Behavioral/Systems/Cognitive
The Neural Mechanisms Underlying the Influence of Pavlovian Cues on Human Decision Making

Signe Bray,1 Antonio Rangel,1,3 Shinsuke Shimojo,1,2 Bernard Balleine,4 and John P O'Doherty1,3

1Computation and Neural Systems, 2Division of Biology, and 3Division of Humanities and Social Sciences, California Institute of Technology, Pasadena, California 91125, and 4Department of Psychology and the Brain Science Institute, University of California Los Angeles, Los Angeles, California 90024

Correspondence should be addressed to John P O'Doherty, Division of the Humanities and Social Sciences, California Institute of Technology, MC 228-77, Pasadena, CA 91125. Email: jdoherty{at}hss.caltech.edu

In outcome-specific transfer, pavlovian cues that are predictive of specific outcomes bias action choice toward actions associated with those outcomes. This transfer occurs despite no explicit training of the instrumental actions in the presence of pavlovian cues. The neural substrates of this effect in humans are unknown. To address this, we scanned 23 human subjects with functional magnetic resonance imaging while they made choices between different liquid food rewards in the presence of pavlovian cues previously associated with one of these outcomes.

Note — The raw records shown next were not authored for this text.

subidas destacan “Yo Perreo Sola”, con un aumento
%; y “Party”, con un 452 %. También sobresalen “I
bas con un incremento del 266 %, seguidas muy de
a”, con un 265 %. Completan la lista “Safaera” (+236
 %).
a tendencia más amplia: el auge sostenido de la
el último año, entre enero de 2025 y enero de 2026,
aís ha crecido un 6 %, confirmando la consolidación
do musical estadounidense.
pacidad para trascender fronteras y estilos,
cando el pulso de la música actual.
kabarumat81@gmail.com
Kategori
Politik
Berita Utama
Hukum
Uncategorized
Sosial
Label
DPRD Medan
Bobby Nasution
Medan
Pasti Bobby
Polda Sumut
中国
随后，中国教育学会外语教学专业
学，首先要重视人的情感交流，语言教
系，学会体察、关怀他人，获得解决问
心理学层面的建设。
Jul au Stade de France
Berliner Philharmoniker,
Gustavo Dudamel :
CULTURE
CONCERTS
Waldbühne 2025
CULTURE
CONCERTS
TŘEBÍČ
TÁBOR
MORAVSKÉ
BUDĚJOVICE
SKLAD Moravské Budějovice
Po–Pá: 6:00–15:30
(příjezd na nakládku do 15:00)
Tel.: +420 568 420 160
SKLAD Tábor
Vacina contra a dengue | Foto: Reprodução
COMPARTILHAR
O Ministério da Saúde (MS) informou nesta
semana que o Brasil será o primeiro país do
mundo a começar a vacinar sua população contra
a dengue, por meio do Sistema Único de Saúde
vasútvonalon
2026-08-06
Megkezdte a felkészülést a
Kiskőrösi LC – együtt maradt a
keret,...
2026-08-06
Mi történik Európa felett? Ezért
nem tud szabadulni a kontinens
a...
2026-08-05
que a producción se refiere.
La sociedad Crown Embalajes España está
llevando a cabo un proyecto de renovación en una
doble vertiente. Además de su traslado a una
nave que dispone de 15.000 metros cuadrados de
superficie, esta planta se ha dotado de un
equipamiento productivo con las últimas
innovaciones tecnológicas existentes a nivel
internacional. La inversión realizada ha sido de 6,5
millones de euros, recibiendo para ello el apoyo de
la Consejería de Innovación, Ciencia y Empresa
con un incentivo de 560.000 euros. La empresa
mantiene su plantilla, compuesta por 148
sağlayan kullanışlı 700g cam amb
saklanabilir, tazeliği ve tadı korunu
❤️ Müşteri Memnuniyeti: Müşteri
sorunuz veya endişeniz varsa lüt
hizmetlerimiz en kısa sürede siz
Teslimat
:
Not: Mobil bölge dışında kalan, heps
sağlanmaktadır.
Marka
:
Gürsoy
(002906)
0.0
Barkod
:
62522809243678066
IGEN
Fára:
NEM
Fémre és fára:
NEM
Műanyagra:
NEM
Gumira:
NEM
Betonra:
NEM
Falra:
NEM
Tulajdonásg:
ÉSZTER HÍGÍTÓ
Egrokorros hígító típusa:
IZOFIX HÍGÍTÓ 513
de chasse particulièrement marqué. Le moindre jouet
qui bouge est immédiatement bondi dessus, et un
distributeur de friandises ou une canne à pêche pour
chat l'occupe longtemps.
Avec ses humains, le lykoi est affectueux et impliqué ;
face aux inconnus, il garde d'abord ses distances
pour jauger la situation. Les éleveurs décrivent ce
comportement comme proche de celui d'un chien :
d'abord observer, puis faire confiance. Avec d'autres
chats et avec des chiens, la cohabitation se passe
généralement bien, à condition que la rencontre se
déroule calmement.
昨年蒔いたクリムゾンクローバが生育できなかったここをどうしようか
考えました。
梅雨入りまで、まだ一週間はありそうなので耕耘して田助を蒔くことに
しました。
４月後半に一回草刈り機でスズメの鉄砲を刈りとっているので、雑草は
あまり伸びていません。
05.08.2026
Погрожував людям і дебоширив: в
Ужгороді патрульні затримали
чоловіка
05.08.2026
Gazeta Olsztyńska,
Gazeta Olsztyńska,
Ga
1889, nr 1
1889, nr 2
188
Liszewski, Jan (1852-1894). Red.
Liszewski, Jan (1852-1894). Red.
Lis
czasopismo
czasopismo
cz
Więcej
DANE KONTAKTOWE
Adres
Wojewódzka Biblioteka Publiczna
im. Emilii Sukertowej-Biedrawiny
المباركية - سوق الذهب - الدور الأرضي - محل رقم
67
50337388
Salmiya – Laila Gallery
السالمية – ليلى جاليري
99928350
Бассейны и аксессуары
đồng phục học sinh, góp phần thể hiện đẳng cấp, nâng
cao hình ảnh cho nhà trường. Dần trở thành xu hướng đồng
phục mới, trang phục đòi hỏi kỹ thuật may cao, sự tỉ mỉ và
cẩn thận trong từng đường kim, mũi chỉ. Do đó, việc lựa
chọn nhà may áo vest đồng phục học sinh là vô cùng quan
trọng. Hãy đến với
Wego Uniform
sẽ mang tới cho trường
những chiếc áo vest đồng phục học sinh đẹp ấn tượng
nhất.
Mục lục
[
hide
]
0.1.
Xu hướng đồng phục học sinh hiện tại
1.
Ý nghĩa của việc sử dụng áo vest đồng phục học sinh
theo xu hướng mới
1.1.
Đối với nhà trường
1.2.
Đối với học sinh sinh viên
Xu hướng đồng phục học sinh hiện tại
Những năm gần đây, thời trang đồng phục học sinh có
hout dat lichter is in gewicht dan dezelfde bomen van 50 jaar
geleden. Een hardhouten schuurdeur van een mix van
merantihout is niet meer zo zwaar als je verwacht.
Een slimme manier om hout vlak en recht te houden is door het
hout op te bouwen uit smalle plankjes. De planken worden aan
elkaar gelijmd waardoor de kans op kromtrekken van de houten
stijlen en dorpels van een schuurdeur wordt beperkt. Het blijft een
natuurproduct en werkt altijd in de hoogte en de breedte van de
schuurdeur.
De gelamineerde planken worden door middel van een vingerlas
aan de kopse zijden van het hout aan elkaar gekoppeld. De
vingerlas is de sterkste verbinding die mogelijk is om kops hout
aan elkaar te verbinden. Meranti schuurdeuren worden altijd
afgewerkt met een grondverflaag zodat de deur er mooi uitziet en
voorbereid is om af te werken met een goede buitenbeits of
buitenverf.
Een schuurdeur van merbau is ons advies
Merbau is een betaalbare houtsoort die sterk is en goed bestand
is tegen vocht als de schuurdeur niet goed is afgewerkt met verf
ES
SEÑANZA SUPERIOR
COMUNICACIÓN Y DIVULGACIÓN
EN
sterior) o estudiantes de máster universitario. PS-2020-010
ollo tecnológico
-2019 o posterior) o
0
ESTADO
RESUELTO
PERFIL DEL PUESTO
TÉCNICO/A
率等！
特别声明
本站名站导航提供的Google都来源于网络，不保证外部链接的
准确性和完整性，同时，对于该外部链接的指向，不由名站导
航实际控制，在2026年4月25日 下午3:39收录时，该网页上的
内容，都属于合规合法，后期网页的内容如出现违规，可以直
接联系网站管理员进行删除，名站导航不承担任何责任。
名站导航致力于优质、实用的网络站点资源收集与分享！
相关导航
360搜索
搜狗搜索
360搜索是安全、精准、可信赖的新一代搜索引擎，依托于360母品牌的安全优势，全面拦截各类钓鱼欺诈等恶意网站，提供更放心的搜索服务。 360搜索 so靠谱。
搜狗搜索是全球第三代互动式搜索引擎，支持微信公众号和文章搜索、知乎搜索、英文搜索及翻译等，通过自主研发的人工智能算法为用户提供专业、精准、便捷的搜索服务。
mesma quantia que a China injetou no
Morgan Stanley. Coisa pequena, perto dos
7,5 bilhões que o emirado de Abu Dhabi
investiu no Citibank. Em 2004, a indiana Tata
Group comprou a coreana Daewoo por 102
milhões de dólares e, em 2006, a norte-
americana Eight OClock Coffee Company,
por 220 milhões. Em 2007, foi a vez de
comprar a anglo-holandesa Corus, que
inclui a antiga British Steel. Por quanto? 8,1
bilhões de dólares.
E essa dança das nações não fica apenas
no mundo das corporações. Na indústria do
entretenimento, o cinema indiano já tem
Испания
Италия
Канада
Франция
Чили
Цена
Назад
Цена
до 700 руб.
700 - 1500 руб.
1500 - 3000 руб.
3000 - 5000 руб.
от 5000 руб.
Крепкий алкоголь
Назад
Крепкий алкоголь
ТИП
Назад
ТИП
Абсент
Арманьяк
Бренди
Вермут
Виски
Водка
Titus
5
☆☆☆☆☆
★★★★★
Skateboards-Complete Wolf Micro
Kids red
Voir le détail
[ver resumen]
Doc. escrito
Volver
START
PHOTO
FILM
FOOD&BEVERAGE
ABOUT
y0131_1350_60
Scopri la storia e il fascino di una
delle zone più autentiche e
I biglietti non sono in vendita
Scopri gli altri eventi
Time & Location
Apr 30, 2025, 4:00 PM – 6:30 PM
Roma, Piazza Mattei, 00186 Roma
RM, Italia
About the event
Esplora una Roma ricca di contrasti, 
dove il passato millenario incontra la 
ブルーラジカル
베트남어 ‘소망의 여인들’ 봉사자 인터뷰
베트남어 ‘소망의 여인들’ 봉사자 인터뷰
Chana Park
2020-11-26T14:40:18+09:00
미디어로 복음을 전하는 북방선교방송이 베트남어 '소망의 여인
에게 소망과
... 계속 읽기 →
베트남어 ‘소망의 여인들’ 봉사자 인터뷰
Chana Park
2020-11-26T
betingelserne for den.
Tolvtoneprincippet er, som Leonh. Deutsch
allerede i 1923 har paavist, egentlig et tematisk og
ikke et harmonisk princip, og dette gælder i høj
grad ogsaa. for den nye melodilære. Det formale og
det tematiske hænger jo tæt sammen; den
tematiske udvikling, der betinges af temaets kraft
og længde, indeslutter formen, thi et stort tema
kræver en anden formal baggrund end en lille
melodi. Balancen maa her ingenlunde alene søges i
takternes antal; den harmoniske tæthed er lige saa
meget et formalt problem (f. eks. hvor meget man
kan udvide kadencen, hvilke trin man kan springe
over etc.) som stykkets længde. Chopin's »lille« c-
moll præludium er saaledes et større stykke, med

We found behavioral evidence of outcome-specific transfer effects in our subjects, as well as differential blood oxygenation level-dependent activity in a region of ventrolateral putamen when subjects chose, respectively, actions consistent and inconsistent with the pavlovian-predicted outcome. Our results suggest that choosing an action incompatible with a pavlovian-predicted outcome might require the inhibition of feasible but nonselected action–outcome associations. The results of this study are relevant for understanding how marketing actions can affect consumer choice behavior as well as for how environmental cues can influence drug-seeking behavior in addiction.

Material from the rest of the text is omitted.